╔══

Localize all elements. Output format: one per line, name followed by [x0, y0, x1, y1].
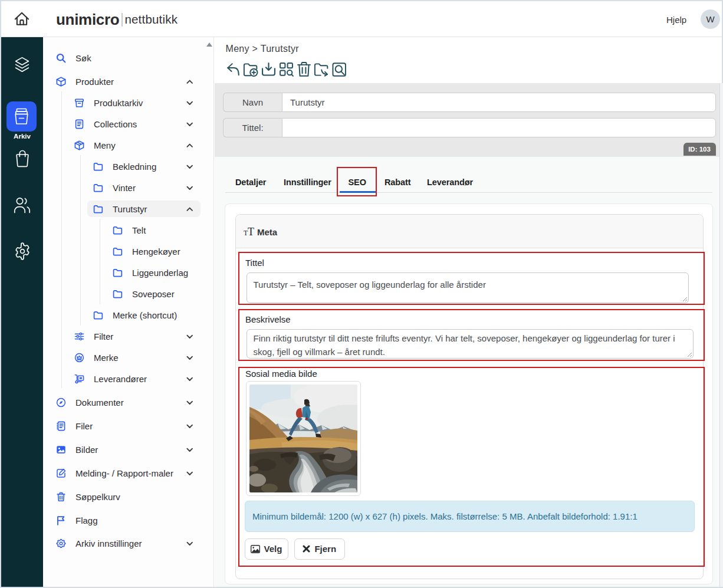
svg-text:T: T: [248, 226, 254, 236]
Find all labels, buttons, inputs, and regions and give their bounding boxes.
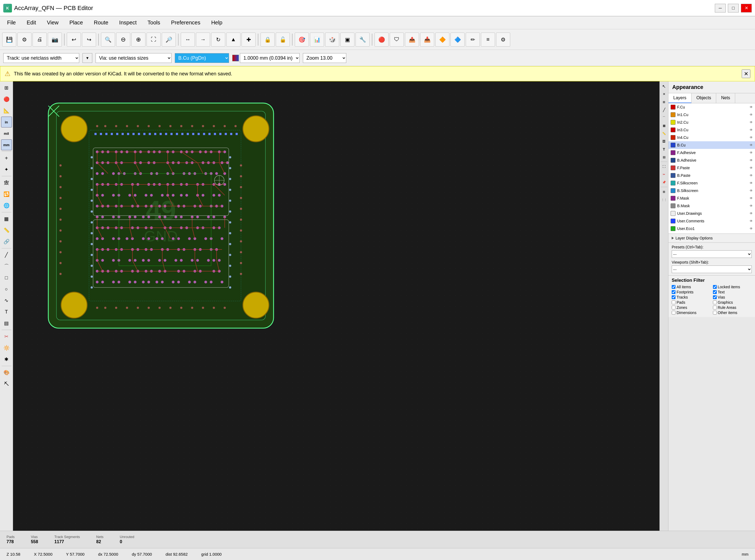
draw-bezier-button[interactable]: ∿ [1, 295, 12, 306]
import-button[interactable]: 📥 [420, 33, 434, 47]
snap-button[interactable]: ✦ [1, 164, 12, 175]
menu-item-place[interactable]: Place [64, 18, 88, 27]
redo-button[interactable]: ↪ [82, 33, 96, 47]
draw-rect-button[interactable]: □ [1, 272, 12, 283]
menu-item-preferences[interactable]: Preferences [166, 18, 205, 27]
layer-item-user-drawings[interactable]: User.Drawings 👁 [669, 209, 755, 217]
layer-eye-icon[interactable]: 👁 [750, 189, 753, 193]
box-tool[interactable]: ▤ [660, 153, 668, 161]
save-button[interactable]: 💾 [2, 33, 16, 47]
layer-eye-icon[interactable]: 👁 [750, 166, 753, 170]
grid-btn-r[interactable]: ⊞ [660, 98, 668, 106]
arc-tool[interactable]: ⌒ [660, 114, 668, 121]
sf-check-graphics[interactable] [713, 300, 717, 304]
board-setup-button[interactable]: ⚙ [17, 33, 32, 47]
layer-eye-icon[interactable]: 👁 [750, 158, 753, 162]
sf-check-rule-areas[interactable] [713, 306, 717, 309]
layer-item-f-silkscreen[interactable]: F.Silkscreen 👁 [669, 179, 755, 187]
sf-item-other-items[interactable]: Other items [713, 311, 752, 315]
menu-item-route[interactable]: Route [89, 18, 113, 27]
layer-item-in4-cu[interactable]: In4.Cu 👁 [669, 134, 755, 141]
info-close-button[interactable]: ✕ [742, 69, 750, 78]
sf-item-text[interactable]: Text [713, 290, 752, 294]
sf-item-graphics[interactable]: Graphics [713, 300, 752, 304]
group-button[interactable]: ▲ [226, 33, 240, 47]
menu-item-help[interactable]: Help [206, 18, 227, 27]
footprint-button[interactable]: 🔶 [435, 33, 449, 47]
layer-item-b-cu[interactable]: B.Cu 👁 [669, 141, 755, 149]
sf-check-footprints[interactable] [672, 290, 676, 294]
ratsnest-button[interactable]: 🕸 [1, 177, 12, 188]
layer-item-b-paste[interactable]: B.Paste 👁 [669, 172, 755, 179]
zoom-out-button[interactable]: ⊖ [116, 33, 130, 47]
highlight-net-button[interactable]: 🔴 [374, 33, 389, 47]
calculator-button[interactable]: ▣ [340, 33, 354, 47]
menu-item-file[interactable]: File [2, 18, 21, 27]
sf-check-tracks[interactable] [672, 295, 676, 299]
ruler-button[interactable]: 📏 [1, 225, 12, 236]
layer-eye-icon[interactable]: 👁 [750, 181, 753, 185]
layer-item-in1-cu[interactable]: In1.Cu 👁 [669, 111, 755, 119]
pcb-canvas[interactable]: 49 GND [13, 81, 668, 531]
layer-display-options-toggle[interactable]: Layer Display Options [669, 234, 755, 242]
sf-check-all-items[interactable] [672, 285, 676, 289]
layer-eye-icon[interactable]: 👁 [750, 136, 753, 139]
add-text-button[interactable]: T [1, 306, 12, 317]
layer-item-f-cu[interactable]: F.Cu 👁 [669, 103, 755, 111]
grid-tool-2[interactable]: ⋮⋮ [660, 196, 668, 203]
layer-item-f-adhesive[interactable]: F.Adhesive 👁 [669, 149, 755, 157]
select-tool[interactable]: ✕ [660, 90, 668, 98]
menu-item-edit[interactable]: Edit [22, 18, 41, 27]
crosshair-button[interactable]: + [1, 153, 12, 163]
flip-button[interactable]: ↔ [181, 33, 195, 47]
mm-button[interactable]: mm [1, 139, 12, 150]
menu-item-inspect[interactable]: Inspect [114, 18, 141, 27]
menu-item-tools[interactable]: Tools [143, 18, 165, 27]
layer-item-f-paste[interactable]: F.Paste 👁 [669, 164, 755, 172]
draw-line-button[interactable]: ╱ [1, 249, 12, 260]
layer-item-in2-cu[interactable]: In2.Cu 👁 [669, 119, 755, 126]
update-button[interactable]: 🔷 [450, 33, 465, 47]
layer-item-user-eco1[interactable]: User.Eco1 👁 [669, 225, 755, 233]
sf-item-all-items[interactable]: All items [672, 285, 711, 289]
layer-item-user-comments[interactable]: User.Comments 👁 [669, 217, 755, 225]
sf-item-zones[interactable]: Zones [672, 305, 711, 310]
netlist-button[interactable]: ≡ [481, 33, 495, 47]
sf-item-vias[interactable]: Vias [713, 295, 752, 299]
layer-eye-icon[interactable]: 👁 [750, 105, 753, 109]
maximize-button[interactable]: □ [728, 4, 739, 13]
grid-toggle-button[interactable]: ▦ [1, 214, 12, 224]
snap-angle-tool[interactable]: ⛶ [660, 163, 668, 170]
layer-eye-icon[interactable]: 👁 [750, 113, 753, 117]
net-inspector-button[interactable]: 📊 [310, 33, 324, 47]
cut-tool[interactable]: ✂ [660, 171, 668, 178]
select-button[interactable]: ⊞ [1, 82, 12, 93]
ungroup-button[interactable]: ✚ [241, 33, 256, 47]
menu-item-view[interactable]: View [42, 18, 63, 27]
net-pad-button[interactable]: 🌐 [1, 200, 12, 211]
zoom-in-button[interactable]: ⊕ [131, 33, 146, 47]
sf-item-rule-areas[interactable]: Rule Areas [713, 305, 752, 310]
export-button[interactable]: 📤 [405, 33, 419, 47]
tab-layers[interactable]: Layers [669, 93, 692, 103]
drc-lt-button[interactable]: ⛏ [1, 379, 12, 389]
layer-eye-icon[interactable]: 👁 [750, 151, 753, 155]
measure-lt-button[interactable]: 📐 [1, 105, 12, 116]
find-button[interactable]: 🔍 [101, 33, 115, 47]
print-button[interactable]: 🖨 [33, 33, 47, 47]
minimize-button[interactable]: ─ [715, 4, 726, 13]
presets-shift-select[interactable]: --- [672, 265, 752, 273]
rotate-button[interactable]: ↻ [211, 33, 225, 47]
layer-eye-icon[interactable]: 👁 [750, 204, 753, 208]
close-button[interactable]: ✕ [741, 4, 752, 13]
sf-check-vias[interactable] [713, 295, 717, 299]
sf-item-tracks[interactable]: Tracks [672, 295, 711, 299]
text-tool-r[interactable]: T [660, 145, 668, 153]
layer-item-f-mask[interactable]: F.Mask 👁 [669, 195, 755, 202]
zoom-select-button[interactable]: 🔎 [162, 33, 176, 47]
erase-button[interactable]: ✱ [1, 354, 12, 365]
ruler-tool[interactable]: 📏 [660, 129, 668, 137]
layer-eye-icon[interactable]: 👁 [750, 227, 753, 231]
inches-button[interactable]: in [1, 117, 12, 127]
draw-arc-button[interactable]: ⌒ [1, 261, 12, 272]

╚══

_PROBLEM TO WORK ON_: In the material above, tally the lines that include the word "text" and give only that figure.

_RESPONSE AREA_: 4